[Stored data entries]
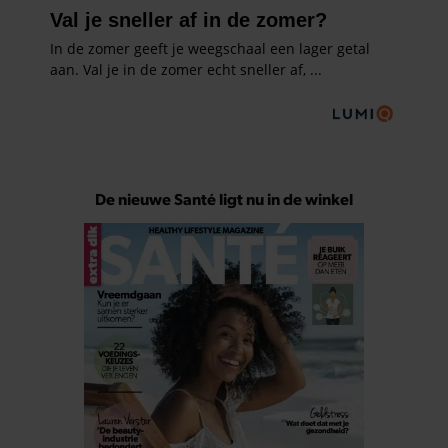
De nieuwe Santé ligt nu in de winkel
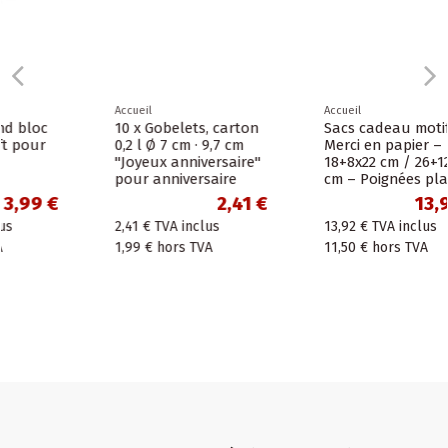
Accueil
Accueil
10 x Gobelets, carton
Sacs cadeau motif
0,2 l Ø 7 cm · 9,7 cm
Merci en papier –
"Joyeux anniversaire"
18+8x22 cm / 26+12x35
pour anniversaire
cm – Poignées plates
2,41 €
13,92 €
2,41 €
TVA inclus
13,92 €
TVA inclus
1,99 €
hors TVA
11,50 €
hors TVA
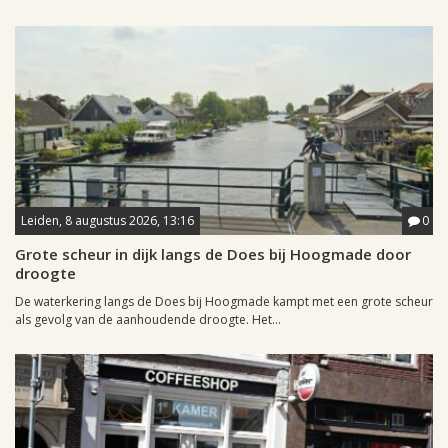
Leiden, 8 augustus 2026, 13:16
0
Grote scheur in dijk langs de Does bij Hoogmade door
droogte
De waterkering langs de Does bij Hoogmade kampt met een grote scheur
als gevolg van de aanhoudende droogte. Het...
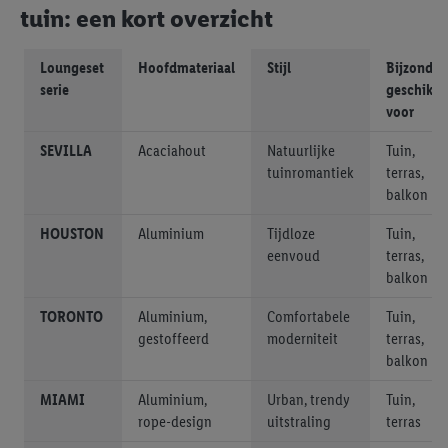
tuin: een kort overzicht
Loungeset
Hoofdmateriaal
Stijl
Bijzonder
serie
geschikt
voor
SEVILLA
Acaciahout
Natuurlijke
Tuin,
tuinromantiek
terras,
balkon
HOUSTON
Aluminium
Tijdloze
Tuin,
eenvoud
terras,
balkon
TORONTO
Aluminium,
Comfortabele
Tuin,
gestoffeerd
moderniteit
terras,
balkon
MIAMI
Aluminium,
Urban, trendy
Tuin,
rope-design
uitstraling
terras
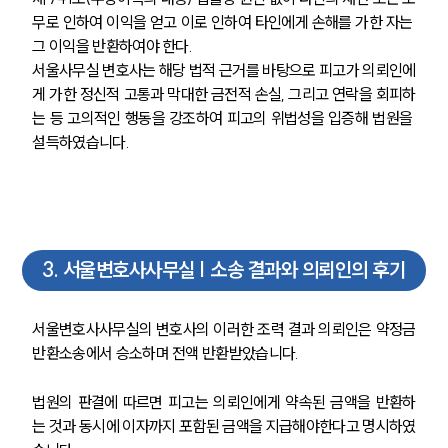
무로 인하여 이익을 얻고 이로 인하여 타인에게 손해를 가한 자는 
그 이익을 반환하여야 한다.  
서울사무실 변호사는 해당 법적 근거를 바탕으로 피고가 의뢰인에
게 가한 정신적 고통과 막대한 금전적 손실, 그리고 연락을 회피하
는 등 고의적인 행동을 강조하여 피고의 위법성을 입증해 법원을 
설득하였습니다.
3
.
서울변호사사무실 | 소송 결과와 의뢰인의 후기
서울변호사사무실의 변호사의 이러한 조력 결과 의뢰인은 약정금
반환소송에서 승소하며 전액 반환받았습니다. 
법원의 판결에 따르면 피고는 의뢰인에게 약속된 금액을 반환하
는 것과 동시에 이자까지 포함된 금액을 지급해야한다고 명시하였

--- Work required ---
Leave the pictures out, and copy exactly each line from the one containing "uitstraling" through the final line of the data.

--- The completed task ---
uitstraling
terras
무로 인하여 이익을 얻고 이로 인하여 타인에게 손해를 가한 자는 
그 이익을 반환하여야 한다.  
서울사무실 변호사는 해당 법적 근거를 바탕으로 피고가 의뢰인에
게 가한 정신적 고통과 막대한 금전적 손실, 그리고 연락을 회피하
는 등 고의적인 행동을 강조하여 피고의 위법성을 입증해 법원을 
설득하였습니다.
3
.
서울변호사사무실 | 소송 결과와 의뢰인의 후기
서울변호사사무실의 변호사의 이러한 조력 결과 의뢰인은 약정금
반환소송에서 승소하며 전액 반환받았습니다. 
법원의 판결에 따르면 피고는 의뢰인에게 약속된 금액을 반환하
는 것과 동시에 이자까지 포함된 금액을 지급해야한다고 명시하였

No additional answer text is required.